Five tips to run hassle free blockchain full nodes in Kubernetes

At Payscrypt, we’re working with multiple public chains to support all major cryptocurrencies. In order to provide reliable service, we run all the blockchain full nodes by ourselves in our bare metal Kubernetes cluster.

Here are some techniques we’re using to optimize the performance and to reduce the maintenance cost.

1. Understand the nature of the workload

Blockchain full nodes are typical stateful workloads. They need quite a lot of ram, cpu and disk space. One resource might be overlooked is disk IO. You should be careful if you plan to run Ethereum or EOS full nodes on non-ssd disks. Sharing the same disk by multiple full nodes also might get you into trouble. But sometimes allocating dedicated resource for each full node server might not be economically feasible. So experimenting with different setup and making optimized resource planning will help you building a cluster with better performance.

We’ll use Parity as an example in this post.
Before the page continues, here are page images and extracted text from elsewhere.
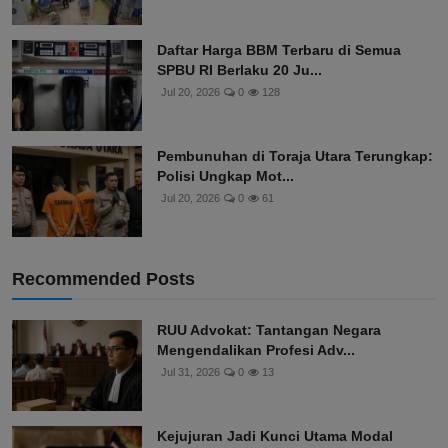
Daftar Harga BBM Terbaru di Semua
SPBU RI Berlaku 20 Ju...
Jul 20, 2026
0
128
Pembunuhan di Toraja Utara Terungkap:
Polisi Ungkap Mot...
Jul 20, 2026
0
61
Recommended Posts
RUU Advokat: Tantangan Negara
Mengendalikan Profesi Adv...
Jul 31, 2026
0
13
Kejujuran Jadi Kunci Utama Modal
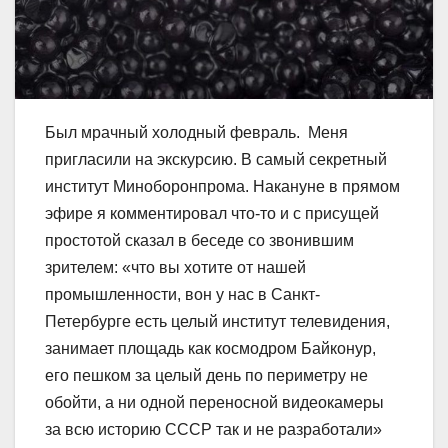
Был мрачный холодный февраль. Меня
пригласили на экскурсию. В самый секретный
институт Миноборонпрома. Накануне в прямом
эфире я комментировал что-то и с присущей
простотой сказал в беседе со звонившим
зрителем: «что вы хотите от нашей
промышленности, вон у нас в Санкт-
Петербурге есть целый институт телевидения,
занимает площадь как космодром Байконур,
его пешком за целый день по периметру не
обойти, а ни одной переносной видеокамеры
за всю историю СССР так и не разработали»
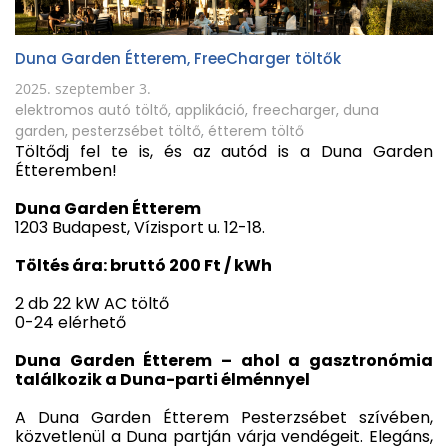
Duna Garden Étterem, FreeCharger töltők
2025. szeptember 3.
elektromos autó töltő
,
applikáció
,
freecharger
,
duna
garden
,
pesterzsébet töltő
,
étterem töltő
Töltődj fel te is, és az autód is a Duna Garden
Étteremben!
Duna Garden Étterem
1203 Budapest, Vízisport u. 12-18.
Töltés ára: bruttó 200 Ft / kWh
2 db 22 kW AC töltő
0-24 elérhető
Duna Garden Étterem – ahol a gasztronómia
találkozik a Duna-parti élménnyel
A Duna Garden Étterem Pesterzsébet szívében,
közvetlenül a Duna partján várja vendégeit. Elegáns,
Here is a minimal yaml file for the StatefulSet resource:

apiVersion: apps/v1
kind: StatefulSet
metadata:
  labels:
    app: parity-mainnet
  name: parity-mainnet
spec:
  replicas: 1
  serviceName: parity-mainnet
  selector:
    matchLabels:
      app: parity-mainnet
  template:
    metadata:
      labels:
        app: parity-mainnet
    spec:
      containers:
      - args:
        - --jsonrpc-interface=0.0.0.0
        - --ws-interface=0.0.0.0
        - --pruning=fast
        - --pruning-history=128
        - --tracing=on
        - --cache-size=4096
        - --base-path=/home/parity/.local/share/io.parity.ethereum
        - --port=20303
        - --no-ipc
        image: parity/parity:v2.2.11
        imagePullPolicy: IfNotPresent
        name: parity
        volumeMounts:
        - mountPath: /home/parity/.local/share/io.parity.ethereum
          name: parity-mainnet-data
      nodeSelector:
        kubernetes.io/hostname: server01
      volumes:
      - hostPath:
          path: /data/ssd1/parity-mainnet/share/io.parity.ethereum/docker
          type: DirectoryOrCreate
        name: parity-mainnet-data

2. Use local persistent volume instead of hostpath

This is for people running blockchain full nodes on dedicated servers. In cloud environments like GCP or AWS, we could store all the chain data on external disks provided by the cloud provider and let Kubernetes manage the whole lifecycle of volumes.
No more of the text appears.